WORK ORDER: Please copy out every line in the records below that includes the word "très".

_ _ _ _ _ _ _

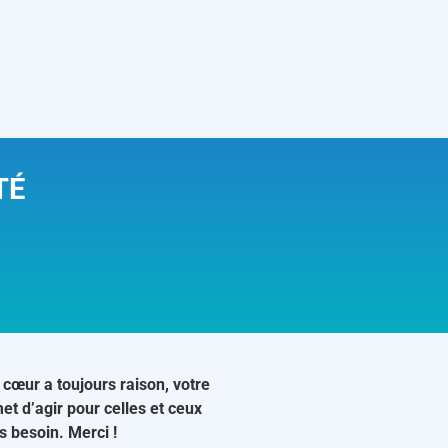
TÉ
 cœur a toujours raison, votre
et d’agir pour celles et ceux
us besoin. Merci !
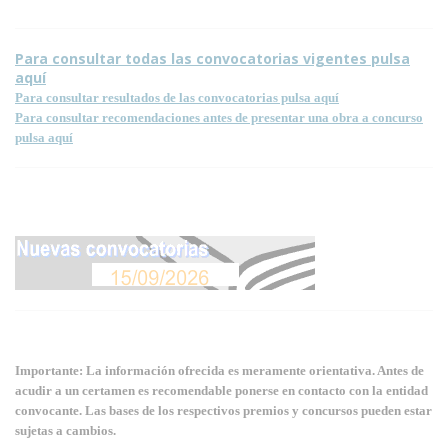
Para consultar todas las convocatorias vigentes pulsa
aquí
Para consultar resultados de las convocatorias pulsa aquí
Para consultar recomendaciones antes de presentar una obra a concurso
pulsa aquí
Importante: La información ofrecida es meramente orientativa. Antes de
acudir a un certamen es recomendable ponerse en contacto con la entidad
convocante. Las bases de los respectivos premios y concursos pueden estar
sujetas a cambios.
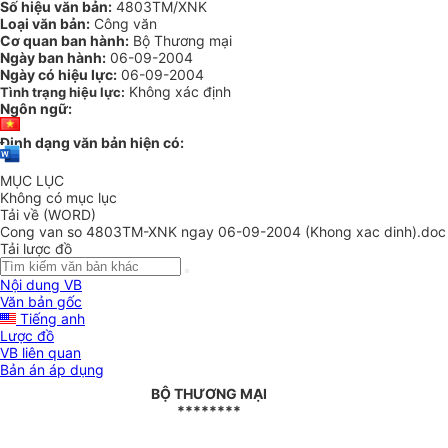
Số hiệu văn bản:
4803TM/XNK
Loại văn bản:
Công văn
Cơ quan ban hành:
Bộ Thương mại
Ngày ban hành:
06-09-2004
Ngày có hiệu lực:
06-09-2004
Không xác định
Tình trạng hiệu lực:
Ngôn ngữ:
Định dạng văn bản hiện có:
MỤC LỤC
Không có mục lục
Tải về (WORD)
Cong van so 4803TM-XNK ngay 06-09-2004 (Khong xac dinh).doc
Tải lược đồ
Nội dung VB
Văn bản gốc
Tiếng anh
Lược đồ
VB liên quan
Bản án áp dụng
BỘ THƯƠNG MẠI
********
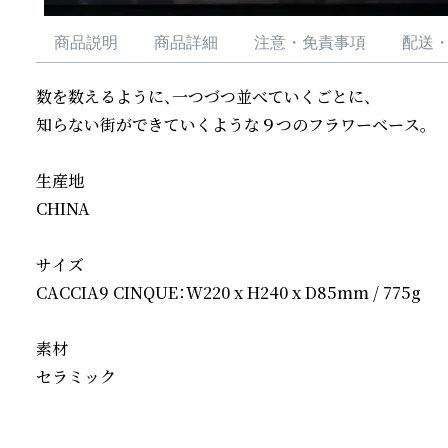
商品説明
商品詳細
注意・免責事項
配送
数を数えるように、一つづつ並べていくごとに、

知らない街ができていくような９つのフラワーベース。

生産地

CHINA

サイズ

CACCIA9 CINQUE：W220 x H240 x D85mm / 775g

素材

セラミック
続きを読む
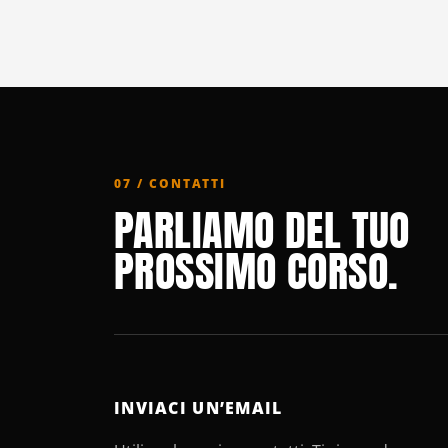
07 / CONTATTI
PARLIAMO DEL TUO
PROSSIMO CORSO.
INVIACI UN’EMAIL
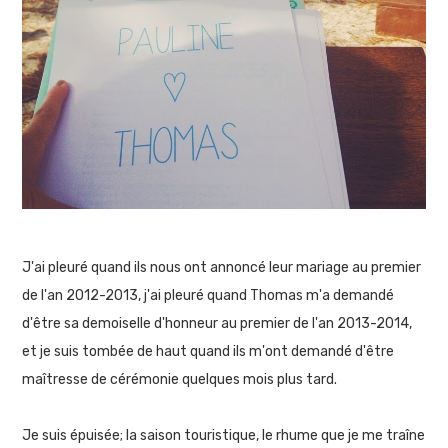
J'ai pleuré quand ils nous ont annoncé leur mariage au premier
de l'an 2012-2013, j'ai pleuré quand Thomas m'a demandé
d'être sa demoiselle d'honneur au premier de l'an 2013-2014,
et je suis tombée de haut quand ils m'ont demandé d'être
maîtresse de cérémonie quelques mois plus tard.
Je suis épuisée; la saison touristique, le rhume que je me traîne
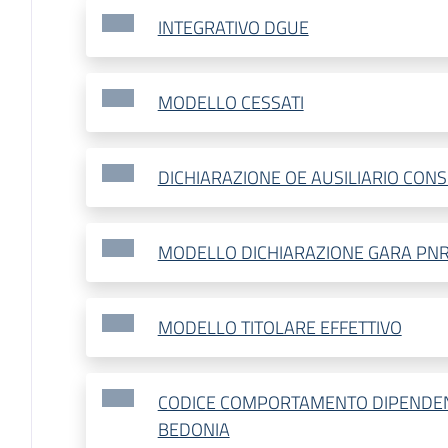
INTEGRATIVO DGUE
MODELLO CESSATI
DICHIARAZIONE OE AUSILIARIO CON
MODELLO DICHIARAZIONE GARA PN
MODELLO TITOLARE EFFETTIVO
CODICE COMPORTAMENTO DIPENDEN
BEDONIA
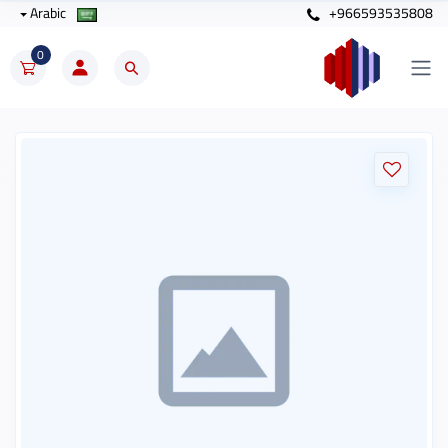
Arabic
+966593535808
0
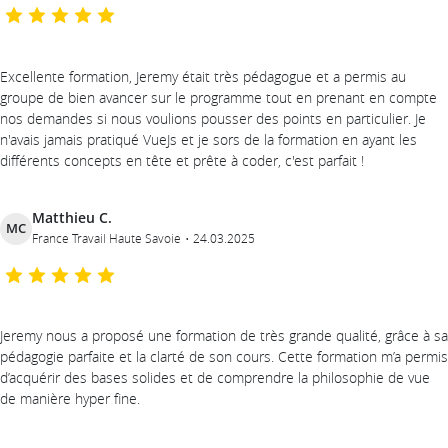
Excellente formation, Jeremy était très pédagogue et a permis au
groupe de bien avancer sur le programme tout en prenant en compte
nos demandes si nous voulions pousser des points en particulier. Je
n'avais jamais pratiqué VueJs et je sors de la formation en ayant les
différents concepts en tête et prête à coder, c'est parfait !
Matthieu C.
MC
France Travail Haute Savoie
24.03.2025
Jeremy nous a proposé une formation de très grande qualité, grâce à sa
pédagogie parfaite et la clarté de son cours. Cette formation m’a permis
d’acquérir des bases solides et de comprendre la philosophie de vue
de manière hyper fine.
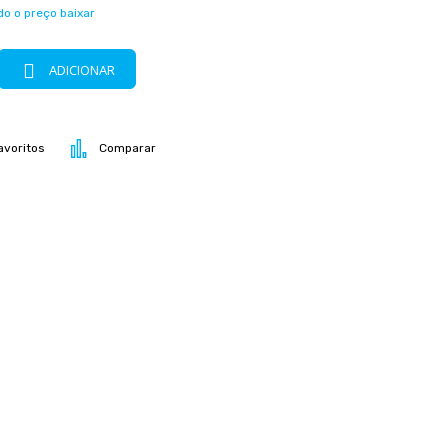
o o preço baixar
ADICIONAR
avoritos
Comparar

_ _ _ _ _ _ _

RESULT FOR THIS EXERCISE:
Excellente formation, Jeremy était très pédagogue et a permis au
Jeremy nous a proposé une formation de très grande qualité, grâce à sa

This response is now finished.